Thousands Take to West Bank Streets to Support Abbas
إقرأ هذا الخبر بالعربيةThousands of Palestinians took to the streets of West Bank cities Monday in support of President Mahmud Abbas's visit to Washington for talks with Barack Obama on the peace process with Israel.
Demonstrators waved the Palestinian national flag as well as that of Abbas's Fatah party, chanting "we are with you, president!" as Abbas was to weigh up an anticipated U.S. request to extend the faltering negotiations with Israel.
"We're here today to stand up to pressures upon us and make sure president Abbas adheres to his convictions," said Nasser Eddin al-Shaer -- former Palestinian education minister and member of Fatah's Islamist rivals Hamas -- who joined a 5,000-strong rally in the northern West Bank city of Nablus.
Some 1,500 people turned out in the West Bank administrative center of Ramallah, and more than 1,000 in the southern flashpoint city of Hebron.

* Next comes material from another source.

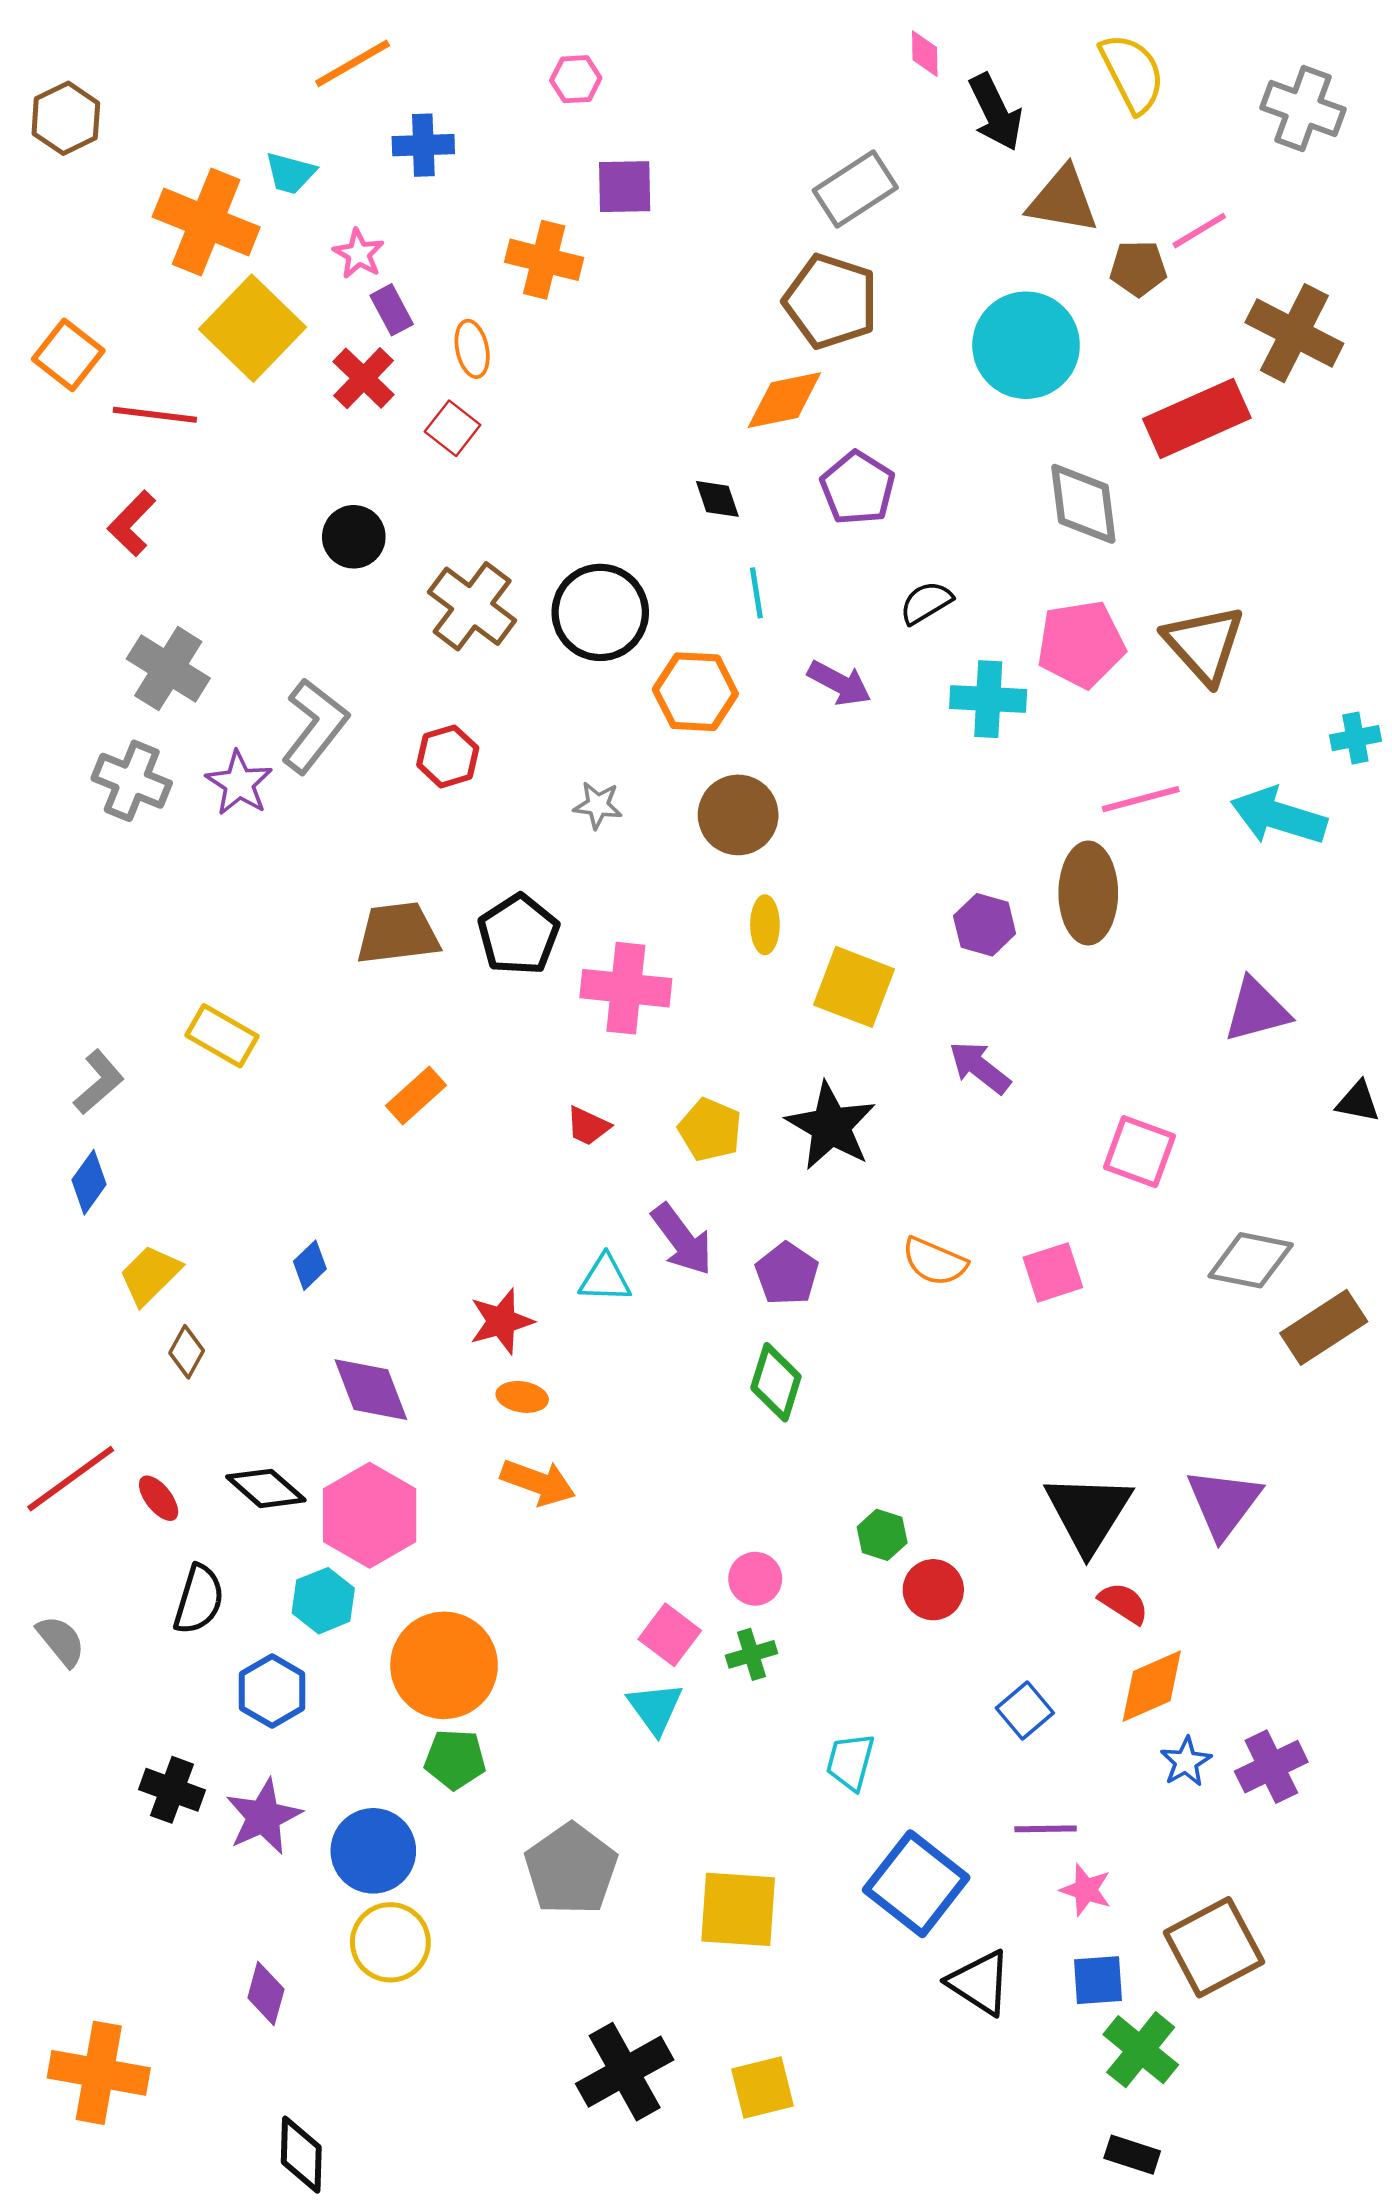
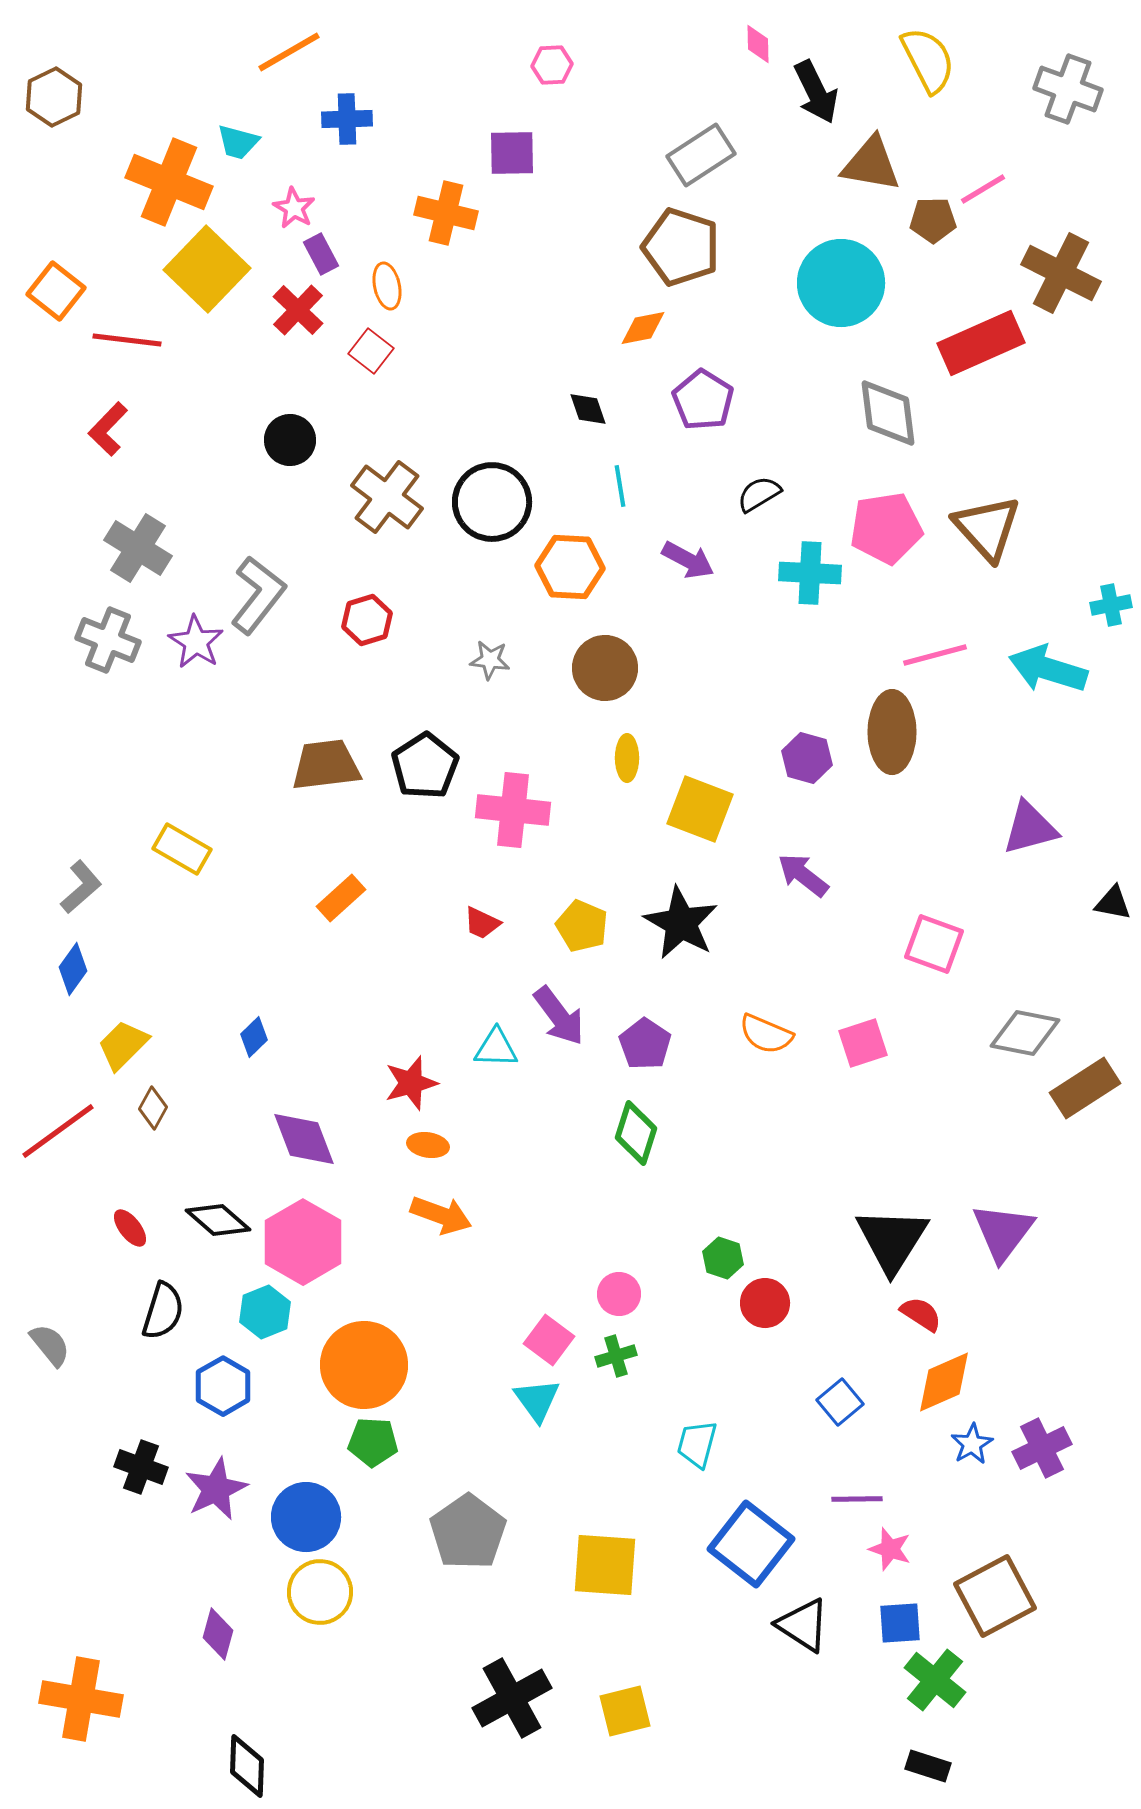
pink hexagon: (576, 79) -> (552, 65), moved
orange diamond: (784, 400) -> (643, 328), size x0.7
red line: (71, 1479) -> (58, 1131), moved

Abbas was to meet President Obama in Washington on Monday, having traveled to the U.S. nearly a fortnight after Israel's Prime Minister Benjamin Netanyahu did the same, and as an April 29 deadline for the nine-month negotiations loomed.
Palestinian and Israeli leaders have been unable to move the talks forward since U.S. Secretary of State John Kerry kick-started them at the end of July after intense efforts to bring the sides back to the table following a three-year freeze.
Bitter recriminations have taken precedent, with the two sides refusing to budge on key issues such as the borders of a future Palestinian state, security arrangements in the West Bank, the fate of Palestinian refugees and the final status of Jerusalem, claimed by both sides as a capital.
The U.S. is to propose a framework on which to base final status talks and has been calling for an extension of negotiations pending agreement by both sides on that framework.
Israel has recently kicked up a new obstacle to ending the decades-long conflict, demanding Palestinian recognition of it as a Jewish state, which Palestinian leaders have categorically rejected.